The supported operators are:

  • == and != for all value types
  • >, >=, <, <= for numeric or datetime values

<value> can be a boolean (true or false), a string, a number (either integer or float), or one of the values supported using special syntax:

  • now() indicates the current datetime at the time the Selector is evaluated. This can be used to do comparisons with other datetime attributes.
  • datetime("<ISO8601 string>") is used to pass datetime values in expressions. The string contained in double quotes must be a valid UTC ISO8601 timestamp. Example: datetime("2022-06-27T16:27:40.254795Z").
  • binaryblob("<base64 encoded value>") is used to pass binaryblob values in expressions. The string contained in double quotes must be a valid Base64 encoding of the binary value. Example: binaryblob("Zm9vYmFy") to encode the string "foobar".
Attribute inclusion filter*

*This feature is planned for a future release

  • "<value>" in attributes["<namespace>:<key>"]: returns true if value is included in the chosen attribute. Note that the attribute must be an array for the expression to be valid.


To provide some examples, here is a Selector to target all out of order Devices in Milan:

"out-of-order" in tags and attributes["edgehog-synthetic:city"] == "Milan"

Here is a selector to target all Devices that have their service timestamp in the past so they have to be serviced, imagining this information is contained in the Astarte interface in the /serviceTimestamp:

attributes[""] <= now()


Note that numeric values are conflated in a single numeric type, i.e. a selector with attributes["custom:foo"] == 42 will match either if foo is integer, longinteger or double (e.g it will also match 42.0).

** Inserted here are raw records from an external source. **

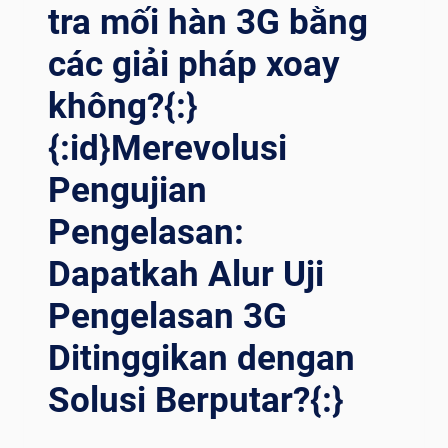
tra mối hàn 3G bằng
các giải pháp xoay
không?{:}
{:id}Merevolusi
Pengujian
Pengelasan:
Dapatkah Alur Uji
Pengelasan 3G
Ditinggikan dengan
Solusi Berputar?{:}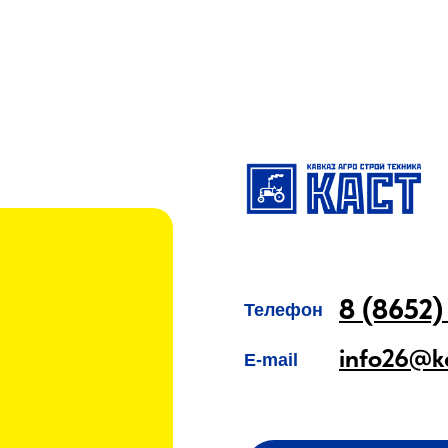
8 (8652)
Телефон
info26@k
E-mail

Another important thing to notice is that using an Attribute Filter will implicitly match only Devices that have that attribute. As an example, if there are 3 devices, one with attribute foo:bar == 42, the other with attribute foo:bar == 3 and the third one with no foo:bar attribute, the Attribute Filter attributes["foo:bar"] != 42 will match the second Device but not the third one, since it doesn't have the target attribute.

In the future, additional syntax could be added to Selectors to allow filtering based just on the presence or absence of an attribute.


A Group represents a subset of devices filtered by a Selector.

The Group can be used to perform operations on Devices contained in it.

Since Tags and Attributes of a Device can change, Groups do not statically define the set of Devices they contain but they change dynamically following Device changes.

Note that a Device can't be manually assigned to a Group, its tags and attributes must be used to make it satisfy the group Selector.